INCREMENT=$((10 + 10 * "$i"))
sudo ip netns exec "net$i" ip address add "172.18.0.$INCREMENT/12" dev "ceth$i"
sudo ip netns exec "net$i" ip link set "ceth$i" up
# Add the route to the bridge interface so the new namespaces can reach the root namespace.
sudo ip netns exec "net$i" ip route add default via 172.18.0.1
done
else
printf "Unrecognized parameter \`%s\`.\n" "$1"
exit 1
fi
Routing
To enable traffic to flow to and from the outside world, there are two things that need to happen.
The first is to turn the machine into a router:
$ echo 1 | sudo tee /proc/sys/net/ipv4/ip_forward
1
Of course, this setting won’t survive a reboot.

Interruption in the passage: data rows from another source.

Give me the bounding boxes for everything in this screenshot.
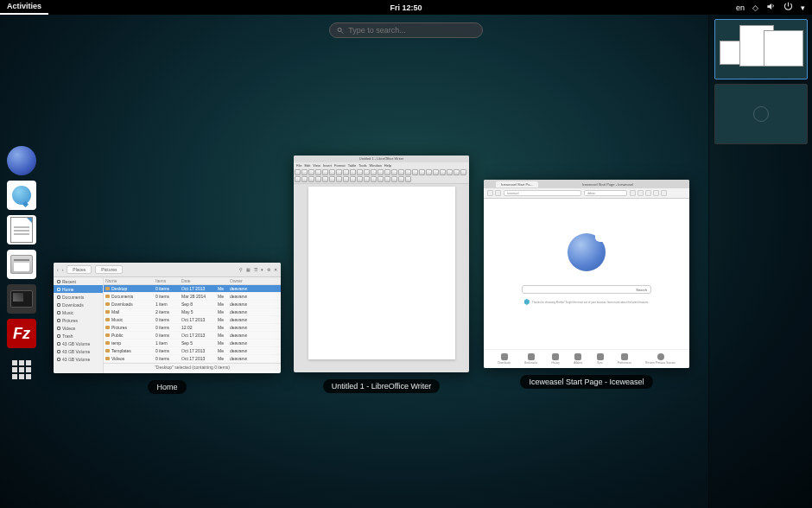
dock-libreoffice[interactable] bbox=[6, 214, 37, 245]
toolbar-button[interactable] bbox=[454, 169, 460, 175]
forward-button[interactable] bbox=[495, 190, 501, 196]
language-indicator[interactable]: en bbox=[736, 3, 745, 12]
toolbar-button[interactable] bbox=[364, 176, 370, 182]
menu-item[interactable]: Table bbox=[348, 163, 357, 168]
menu-item[interactable]: View bbox=[313, 163, 320, 168]
footer-item[interactable]: History bbox=[552, 353, 560, 365]
dock-terminal[interactable] bbox=[6, 283, 37, 314]
toolbar-button[interactable] bbox=[329, 169, 335, 175]
toolbar-button[interactable] bbox=[405, 169, 411, 175]
toolbar-button[interactable] bbox=[301, 176, 308, 182]
downloads-button[interactable] bbox=[645, 190, 651, 196]
footer-item[interactable]: Downloads bbox=[498, 353, 511, 365]
table-row[interactable]: Templates0 itemsOct 17 2013Medeavanw bbox=[104, 347, 281, 355]
toolbar-button[interactable] bbox=[308, 169, 314, 175]
table-row[interactable]: Downloads1 itemSep 8Medeavanw bbox=[104, 301, 281, 308]
toolbar-button[interactable] bbox=[357, 176, 363, 182]
menu-item[interactable]: Insert bbox=[323, 163, 332, 168]
toolbar-button[interactable] bbox=[308, 176, 314, 182]
footer-item[interactable]: Preferences bbox=[618, 353, 631, 365]
search-input[interactable] bbox=[348, 26, 475, 35]
toolbar-button[interactable] bbox=[371, 169, 377, 175]
toolbar-button[interactable] bbox=[405, 176, 411, 182]
start-search[interactable]: Search bbox=[522, 285, 651, 294]
table-row[interactable]: temp1 itemSep 5Medeavanw bbox=[104, 340, 281, 347]
workspace-2[interactable] bbox=[714, 84, 808, 144]
table-row[interactable]: Videos0 itemsOct 17 2013Medeavanw bbox=[104, 355, 281, 363]
sidebar-item[interactable]: Documents bbox=[54, 293, 103, 301]
toolbar-button[interactable] bbox=[384, 176, 390, 182]
back-button[interactable] bbox=[487, 190, 493, 196]
menu-item[interactable]: Edit bbox=[304, 163, 310, 168]
toolbar-button[interactable] bbox=[315, 176, 321, 182]
toolbar-button[interactable] bbox=[419, 169, 425, 175]
toolbar-button[interactable] bbox=[295, 176, 301, 182]
sidebar-item[interactable]: Recent bbox=[54, 277, 103, 285]
toolbar-button[interactable] bbox=[295, 169, 301, 175]
toolbar-button[interactable] bbox=[398, 176, 404, 182]
dock-filezilla[interactable]: Fz bbox=[6, 318, 37, 349]
table-row[interactable]: Music0 itemsOct 17 2013Medeavanw bbox=[104, 316, 281, 324]
table-row[interactable]: Mail2 itemsMay 5Medeavanw bbox=[104, 308, 281, 316]
dock-iceweasel[interactable] bbox=[6, 145, 37, 176]
toolbar-button[interactable] bbox=[336, 176, 342, 182]
bookmark-button[interactable] bbox=[653, 190, 659, 196]
toolbar-button[interactable] bbox=[350, 176, 356, 182]
sidebar-item[interactable]: 43 GB Volume bbox=[54, 340, 103, 347]
menu-item[interactable]: File bbox=[296, 163, 301, 168]
search-bar[interactable]: debian bbox=[584, 190, 627, 196]
activities-button[interactable]: Activities bbox=[0, 0, 48, 15]
toolbar-button[interactable] bbox=[391, 169, 397, 175]
browser-tab[interactable]: Iceweasel Start Pa... bbox=[496, 181, 538, 187]
writer-toolbar[interactable] bbox=[294, 168, 469, 184]
toolbar-button[interactable] bbox=[447, 169, 453, 175]
menu-button[interactable] bbox=[661, 190, 667, 196]
browser-tabbar[interactable]: Iceweasel Start Pa... Iceweasel Start Pa… bbox=[484, 180, 689, 188]
overview-search[interactable] bbox=[329, 22, 483, 38]
toolbar-button[interactable] bbox=[301, 169, 308, 175]
toolbar-button[interactable] bbox=[384, 169, 390, 175]
sidebar-item[interactable]: 43 GB Volume bbox=[54, 355, 103, 363]
sidebar-item[interactable]: Videos bbox=[54, 324, 103, 332]
forward-button[interactable]: › bbox=[62, 267, 64, 272]
sidebar-item[interactable]: Trash bbox=[54, 332, 103, 340]
shield-icon[interactable]: ◇ bbox=[752, 3, 758, 12]
path-button[interactable]: Pictures bbox=[95, 265, 123, 274]
table-row[interactable]: Desktop0 itemsOct 17 2013Medeavanw bbox=[104, 285, 281, 293]
table-row[interactable]: Documents0 itemsMar 28 2014Medeavanw bbox=[104, 293, 281, 301]
toolbar-button[interactable] bbox=[350, 169, 356, 175]
toolbar-button[interactable] bbox=[343, 176, 349, 182]
toolbar-button[interactable] bbox=[336, 169, 342, 175]
workspace-1[interactable] bbox=[714, 19, 808, 79]
toolbar-button[interactable] bbox=[391, 176, 397, 182]
window-browser[interactable]: Iceweasel Start Pa... Iceweasel Start Pa… bbox=[484, 180, 689, 389]
back-button[interactable]: ‹ bbox=[57, 267, 59, 272]
restore-session[interactable]: Restore Previous Session bbox=[645, 353, 676, 365]
toolbar-button[interactable] bbox=[315, 169, 321, 175]
close-icon[interactable]: ✕ bbox=[274, 267, 277, 272]
sidebar-item[interactable]: 43 GB Volume bbox=[54, 347, 103, 355]
power-icon[interactable] bbox=[783, 2, 793, 13]
url-bar[interactable]: Iceweasel bbox=[504, 190, 581, 196]
menu-item[interactable]: Help bbox=[384, 163, 391, 168]
gear-icon[interactable]: ⚙ bbox=[267, 267, 270, 272]
reload-button[interactable] bbox=[630, 190, 636, 196]
volume-icon[interactable] bbox=[766, 2, 776, 13]
toolbar-button[interactable] bbox=[433, 169, 439, 175]
toolbar-button[interactable] bbox=[343, 169, 349, 175]
toolbar-button[interactable] bbox=[377, 169, 384, 175]
search-icon[interactable]: ⚲ bbox=[239, 267, 243, 272]
status-area[interactable]: en ◇ ▾ bbox=[736, 2, 805, 13]
toolbar-button[interactable] bbox=[398, 169, 404, 175]
toolbar-button[interactable] bbox=[460, 169, 466, 175]
toolbar-button[interactable] bbox=[440, 169, 446, 175]
view-list-icon[interactable]: ☰ bbox=[254, 267, 257, 272]
clock[interactable]: Fri 12:50 bbox=[390, 3, 422, 12]
sidebar-item[interactable]: Home bbox=[54, 285, 103, 293]
view-grid-icon[interactable]: ▦ bbox=[246, 267, 251, 272]
toolbar-button[interactable] bbox=[322, 169, 328, 175]
toolbar-button[interactable] bbox=[364, 169, 370, 175]
dock-files[interactable] bbox=[6, 249, 37, 280]
table-row[interactable]: Public0 itemsOct 17 2013Medeavanw bbox=[104, 332, 281, 340]
footer-item[interactable]: Bookmarks bbox=[524, 353, 537, 365]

To persist this value, edit the
/etc/sysctl.conf
configuration file.
The second is to enable network address translation (NAT) so that the router can swap its own IP address with that of the private IP addresses of the containers:
$ sudo iptables -t nat -A POSTROUTING -s 172.18.0.0/12 ! -o br0 -j MASQUERADE
$ sudo ip netns exec net0 ping -c2 1.1.1.1
PING 1.1.1.1 (1.1.1.1) 56(84) bytes of data.
64 bytes from 1.1.1.1: icmp_seq=1 ttl=61 time=16.5 ms
64 bytes from 1.1.1.1: icmp_seq=2 ttl=61 time=18.3 ms
--- 1.1.1.1 ping statistics ---
2 packets transmitted, 2 received, 0% packet loss, time 1008ms
rtt min/avg/max/mdev = 16.492/17.388/18.285/0.896 ms
Listing the ARP
Table
Check the arp
tables:
$ sudo ip netns exec net0 ip neigh
172.18.0.20 dev ceth0 lladdr 7e:31:d1:3d:07:ab REACHABLE
$ sudo ip netns exec net1 ip neigh
172.18.0.10 dev ceth1 lladdr a2:a9:f3:ae:d0:a8 REACHABLE
Conclusion
That’s it, Charlie. It’s way too long.